In his welcome address at the event on September 27, Babak D. Beheshti, Ph.D., interim dean of NYIT College of Engineering and Computing Sciences, emphasized the need for cybersecurity professionals with robust training. “This conference is an occasion where professionals and students come together to explore various elements of cybersecurity strategy, thus building knowledge, relationships, and enthusiasm for their work,” he said.
In a wide-ranging “fireside chat” with Acreto founder and CEO Babak Pasdar, industry keynote Shamla Naidoo, who is the vice president of IT Risk and chief information security officer (CISO) at IBM, talked about the challenges of managing security among IBM’s six hundred thousand employees worldwide. Then, in the day’s only solo presentation, James Stanger, chief technology evangelist at CompTIA, gave a plenary address which explained how best to communicate the value of cybersecurity to an organization’s senior management.
Wide-ranging discussions, including audience participation, grew from the conference’s four panels:
- Addressing evolving threats. Several participants noted that human error and insider threats are the “weak links” in cybersecurity planning. Panelist Marios Damianides of Ernst & Young brought attention to threats by agents who leapfrog competitors by using stolen intellectual property and financial assets.
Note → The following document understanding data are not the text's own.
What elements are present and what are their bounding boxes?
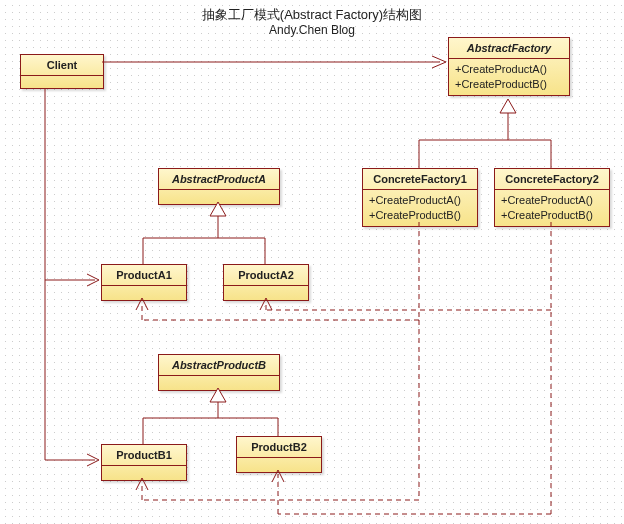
class-product-b1: ProductB1 [101, 444, 187, 481]
class-abstract-product-b-name: AbstractProductB [159, 355, 279, 376]
class-client: Client [20, 54, 104, 89]
diagram-title: 抽象工厂模式(Abstract Factory)结构图 [0, 6, 624, 24]
class-abstract-product-a: AbstractProductA [158, 168, 280, 205]
method-create-product-b: +CreateProductB() [369, 208, 471, 223]
diagram-subtitle: Andy.Chen Blog [0, 23, 624, 37]
class-abstract-product-b: AbstractProductB [158, 354, 280, 391]
class-product-b2-name: ProductB2 [237, 437, 321, 458]
class-concrete-factory-1: ConcreteFactory1 +CreateProductA() +Crea… [362, 168, 478, 227]
class-product-b1-name: ProductB1 [102, 445, 186, 466]
class-product-a2: ProductA2 [223, 264, 309, 301]
method-create-product-a: +CreateProductA() [455, 62, 563, 77]
class-abstract-factory: AbstractFactory +CreateProductA() +Creat… [448, 37, 570, 96]
class-concrete-factory-1-name: ConcreteFactory1 [363, 169, 477, 190]
class-concrete-factory-2: ConcreteFactory2 +CreateProductA() +Crea… [494, 168, 610, 227]
class-concrete-factory-2-name: ConcreteFactory2 [495, 169, 609, 190]
method-create-product-a: +CreateProductA() [501, 193, 603, 208]
svg-marker-4 [500, 99, 516, 113]
method-create-product-b: +CreateProductB() [455, 77, 563, 92]
class-product-a2-name: ProductA2 [224, 265, 308, 286]
class-product-b2: ProductB2 [236, 436, 322, 473]
diagram-canvas: { "title": "抽象工厂模式(Abstract Factory)结构图"… [0, 0, 624, 524]
class-product-a1: ProductA1 [101, 264, 187, 301]
method-create-product-a: +CreateProductA() [369, 193, 471, 208]
method-create-product-b: +CreateProductB() [501, 208, 603, 223]
class-abstract-product-a-name: AbstractProductA [159, 169, 279, 190]
class-product-a1-name: ProductA1 [102, 265, 186, 286]
class-abstract-factory-name: AbstractFactory [449, 38, 569, 59]
class-client-name: Client [21, 55, 103, 76]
- The value and vulnerabilities of blockchain technology. Panelists noted cybersecurity vulnerabilities—and solutions—for blockchain applications. Salman Baset of IBM Blockchain Solutions advocated for an industry-wide information governance agreement to prevent data leakage from blockchains.
- Recommended tactics for health care, energy, and financial services industries. The panel highlighted the importance of sharing information among competitors. Fred J. Harris (B.A. ’08, M.B.A. ’10), technology executive at Société Générale, said, “Within the financial services industry, we compete in all areas except cybersecurity. It’s the one area where we cooperate.” (Harris also teaches at NYIT School of Management.) Raj Badhwar of Voya Financial agreed, saying, “We need to share within and across industries to be resilient against attack.” Protecting data in the health-care sector must include medical devices and implantable technologies. In the energy industry, integrating operations into cybersecurity efforts is essential. All speakers recommended offering cybersecurity training to employees across all departments.
- Educating and supporting cyber defenders. Speakers noted that industry certifications and stackable credentials are very helpful for keeping up on developments. In addition, security professionals depend on “soft skills” like communication and emotional intelligence. The panel also emphasized the need to teach cybersecurity to students in disciplines such as management, law, and psychology.